Zat Adiktif Rokok Pengaruhi Tingkat Kecerdasan, Ahli: Gimana Mau Bersaing Jika IQ Jongkok?

Angka perokok pada anak mencapai 9,3 persen atau 3,2 juta orang.

Prayogi/Republika
Kampanye berhenti merokok (Ilustrasi). Kementerian Kesehatan berupaya menurunkan prevalensi perokok berusia 10 sampai 18 tahun.
Red: Reiny Dwinanda

REPUBLIKA.CO.ID, JAKARTA -- Anda perokok? Guru Besar Fakultas Kesehatan Masyarakat Universitas Indonesia Prof Hasbullah Thabrany menyebutkan zat adiktif pada rokok berpengaruh terhadap tingkat kecerdasan seseorang.
 
"Kalau mabuk zat adiktif mana bisa kita memproduksi generasi yang baik?" katanya dalam acara pernyataan sikap mendukung pengaturan pengamanan zat adiktif di Jakarta, Rabu (6/12/2023).
 
Data Riset Kesehatan Dasar (Riskesdas) pada 2021 mengungkapkan angka perokok pada anak mencapai 9,3 persen atau 3,2 juta orang. Hasbullah mengungkapkan kebiasaan tersebut dapat memengaruhi tingkat kecerdasan (IQ) pada seseorang.
 
Tingkat kecerdasan, lanjut Hasbullah, memengaruhi daya nalar seseorang terhadap segala sesuatu. Ia menyebutkan kurangnya daya nalar perokok salah satunya terjadi pada perokok yang menggunakan uang belanja keluarga untuk membeli rokok, bukan untuk membeli makanan yang bergizi.
 
"IQ rata-rata orang Indonesia sekitar 87-90. IQ rata-rata orang Singapura, China, Taiwan, Hong Kong di atas 100. Bagaimana bisa bersaing kalau IQ jongkok?
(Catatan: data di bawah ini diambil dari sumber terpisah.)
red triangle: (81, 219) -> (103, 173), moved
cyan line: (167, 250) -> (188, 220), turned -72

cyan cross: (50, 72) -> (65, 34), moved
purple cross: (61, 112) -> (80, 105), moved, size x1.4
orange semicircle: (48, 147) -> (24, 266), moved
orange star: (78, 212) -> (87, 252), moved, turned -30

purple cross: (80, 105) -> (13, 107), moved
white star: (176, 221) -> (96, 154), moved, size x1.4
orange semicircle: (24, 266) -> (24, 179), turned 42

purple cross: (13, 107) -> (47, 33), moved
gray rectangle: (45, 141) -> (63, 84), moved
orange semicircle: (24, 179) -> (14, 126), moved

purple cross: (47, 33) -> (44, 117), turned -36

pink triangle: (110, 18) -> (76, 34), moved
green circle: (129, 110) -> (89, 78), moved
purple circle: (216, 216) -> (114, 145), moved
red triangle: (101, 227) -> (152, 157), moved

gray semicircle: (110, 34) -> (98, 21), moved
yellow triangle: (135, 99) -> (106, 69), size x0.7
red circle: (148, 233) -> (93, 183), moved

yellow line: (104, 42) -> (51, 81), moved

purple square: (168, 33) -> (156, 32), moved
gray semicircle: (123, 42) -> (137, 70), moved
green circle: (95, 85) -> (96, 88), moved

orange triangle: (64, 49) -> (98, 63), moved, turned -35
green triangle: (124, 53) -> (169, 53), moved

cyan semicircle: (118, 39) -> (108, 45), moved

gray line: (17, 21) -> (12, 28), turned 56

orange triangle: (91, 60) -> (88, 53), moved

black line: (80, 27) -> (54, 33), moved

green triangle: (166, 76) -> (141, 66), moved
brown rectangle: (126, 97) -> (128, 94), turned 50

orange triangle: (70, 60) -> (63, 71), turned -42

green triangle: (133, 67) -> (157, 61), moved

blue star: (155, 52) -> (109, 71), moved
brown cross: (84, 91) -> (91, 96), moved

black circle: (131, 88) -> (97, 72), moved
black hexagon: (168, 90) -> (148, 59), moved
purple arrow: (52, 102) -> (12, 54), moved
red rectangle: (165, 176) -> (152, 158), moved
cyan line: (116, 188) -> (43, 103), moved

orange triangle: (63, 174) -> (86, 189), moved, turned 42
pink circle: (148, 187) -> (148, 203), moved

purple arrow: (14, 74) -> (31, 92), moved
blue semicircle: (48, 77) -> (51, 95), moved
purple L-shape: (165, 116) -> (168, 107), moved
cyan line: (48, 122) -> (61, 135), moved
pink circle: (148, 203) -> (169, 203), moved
Daripada membeli rokok mending dibelikan telur atau susu yang membuat otak orang menjadi cerdas," ujarnya.
 
Bukti lainnya, lanjut Hasbullah, dapat ditemukan dalam berbagai ajang olahraga tingkat mancanegara yang diikuti Indonesia. Menurutnya, prestasi suatu negara dalam ajang olahraga internasional mencerminkan kecerdasan, fisik, dan kesehatan negara tersebut.
 
Hasubllah menilai perilaku merokok merupakan perilaku yang umumnya dilakukan oleh orang yang sedang berada dalam kecemasan.
 
"Nanti yang ada bukan Indonesia Emas, tapi malah Indonesia Cemas," ucapnya.

Baca Juga

Untuk itu, Hasbullah mendorong kepada pemerintah untuk segera menetapkan pengaturan pengamanan zat adiktif dalam Rancangan Peraturan Pemerintah tentang Pelaksana Undang-Undang Kesehatan (RPP Kesehatan). Tujuannya agar generasi muda tidak dimabuk zat adiktif.
 
Terkait hal tersebut, Kementerian Kesehatan (Kemenkes) RI telah memastikan aturan soal pembatasan tembakau dan produk turunannya tidak hilang dalam RPP Kesehatan.
 
"Masih ada, kalau hilang, hilang dong PP (109/12 tentang Pengamanan Zat Adiktif)," kata Kepala Biro Komunikasi dan Pelayanan Publik Kemenkes RI Siti Nadia Tarmizi (28/11/2023).
 
Nadia mengungkapkan saat ini proses penyusunan RPP Kesehatan tengah berlangsung pada tahap harmonisasi dengan kementerian lain yang terkait. Ia berharap proses penyusunannya dapat diselesaikan pada Desember ini.